La Boeing continua a costruire aerei a corpo largo nella sua fabbrica di Everett, vicino a Seattle, mentre la produzione del 737 MAX a corpo stretto rimane a terra, dopo due incidenti mortali.

"Vogliamo proteggere i nostri dipendenti e preferiremmo non andare in cassa integrazione", ha detto il dirigente della Boeing. La crisi del MAX ha già messo a dura prova le finanze del gigante aerospaziale, ma la Boeing ha detto che mirava ad evitare i licenziamenti mentre i funzionari dell'aviazione stanno decidendo se riportare l'aereo in servizio.

United Airlines Holdings ha comunicato domenica notte che avrebbe tagliato della metà i voli previsti in aprile e maggio ed è in trattative con i suoi sindacati su misure che potrebbero includere permessi, tagli alle retribuzioni o altre misure per ridurre le spese del personale.

Delta Air Lines e American Airlines Group hanno anche annunciato forti tagli ai voli, congelamenti delle assunzioni e congedi volontari non retribuiti per i dipendenti. Tutti e tre i vettori hanno rivelato di essere in trattative con il governo, ma la quantità di assistenza in discussione non è stata precisata.

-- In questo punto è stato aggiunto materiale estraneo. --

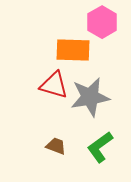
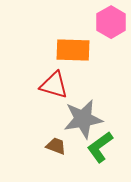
pink hexagon: moved 9 px right
gray star: moved 7 px left, 22 px down
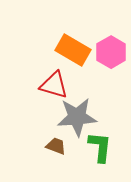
pink hexagon: moved 30 px down
orange rectangle: rotated 28 degrees clockwise
gray star: moved 6 px left, 2 px up; rotated 6 degrees clockwise
green L-shape: rotated 132 degrees clockwise
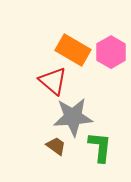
red triangle: moved 1 px left, 4 px up; rotated 24 degrees clockwise
gray star: moved 4 px left
brown trapezoid: rotated 15 degrees clockwise
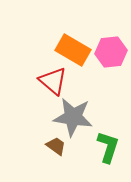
pink hexagon: rotated 24 degrees clockwise
gray star: rotated 12 degrees clockwise
green L-shape: moved 8 px right; rotated 12 degrees clockwise
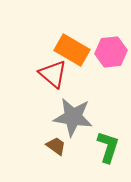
orange rectangle: moved 1 px left
red triangle: moved 7 px up
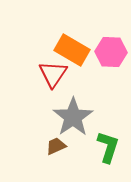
pink hexagon: rotated 8 degrees clockwise
red triangle: rotated 24 degrees clockwise
gray star: rotated 30 degrees clockwise
brown trapezoid: rotated 60 degrees counterclockwise
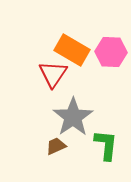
green L-shape: moved 2 px left, 2 px up; rotated 12 degrees counterclockwise
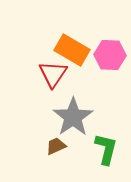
pink hexagon: moved 1 px left, 3 px down
green L-shape: moved 4 px down; rotated 8 degrees clockwise
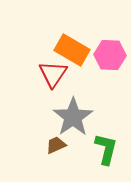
brown trapezoid: moved 1 px up
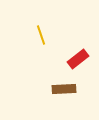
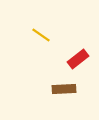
yellow line: rotated 36 degrees counterclockwise
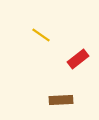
brown rectangle: moved 3 px left, 11 px down
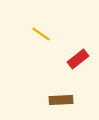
yellow line: moved 1 px up
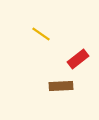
brown rectangle: moved 14 px up
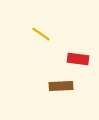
red rectangle: rotated 45 degrees clockwise
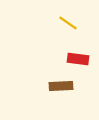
yellow line: moved 27 px right, 11 px up
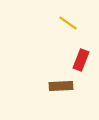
red rectangle: moved 3 px right, 1 px down; rotated 75 degrees counterclockwise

Airlines for America, l’associazione del settore, hanno presentato lunedì una proposta di aiuti per 50 miliardi di dollari che aveva fatto circolare privatamente nei giorni scorsi, sostenendo che metà dell'assistenza dovrebbe arrivare sotto forma di sovvenzioni dirette alle compagnie aeree.

La proposta delinea anche un programma da 25 miliardi di dollari in cui la Federal Reserve acquisterebbe strumenti finanziari emessi da compagnie passeggeri o cargo, o fornirebbe prestiti senza interessi o garanzie sui prestiti richiesti a terzi.

Le richieste includono anche disposizioni per lo sconto sulle accise, incluse quelle sui biglietti, merci e carburante, che le compagnie aeree hanno pagato nel primo trimestre e l'abrogazione di tali tasse almeno fino al 31 dicembre 2021.

Alcuni lobbisti per conto delle compagnie aeree ritengono però che tale cifra potrebbe non essere sufficiente, data la probabilità che l'interruzione dei viaggi aerei duri mesi, lasciando i vettori con enormi carichi di debito e flussi di cassa modesti. "(Le richieste) potrebbero sparare troppo in basso", ha detto una persona coinvolta nei colloqui.

Nei colloqui con le Compagnie, l'amministrazione Trump sta usando il modello di salvataggio post attacchi dell’11 settembre, approvato dal Congresso nel 2001. secondo le fonti consultate. Allora i legislatori sborsarono cinque miliardi di dollari in pagamenti diretti alle compagnie aeree dopo gli attacchi terroristici che provocarono la chiusura dello spazio aereo nordamericano per tre giorni. Stanziarono anche fino a 10 miliardi di dollari per sostenere le compagnie aeree statunitensi attraverso un programma di prestiti, anche se solo 1,56 miliardi di dollari sono stati poi autorizzati, anche a vettori che poi hanno finito per fallire.

"Non vediamo in questo caso compagnie aeree a rischio fallimento, ma se si trovano in una crisi di liquidità cercheremo di aiutarle", ha detto il direttore del Consiglio economico nazionale Larry Kudlow ai giornalisti alla Casa Bianca lunedì 16. Kudlow ha detto che "molte" compagnie aeree hanno cercato assistenza: "Siamo in contatto per conoscere i loro bilanci e il loro flusso di cassa", ha detto.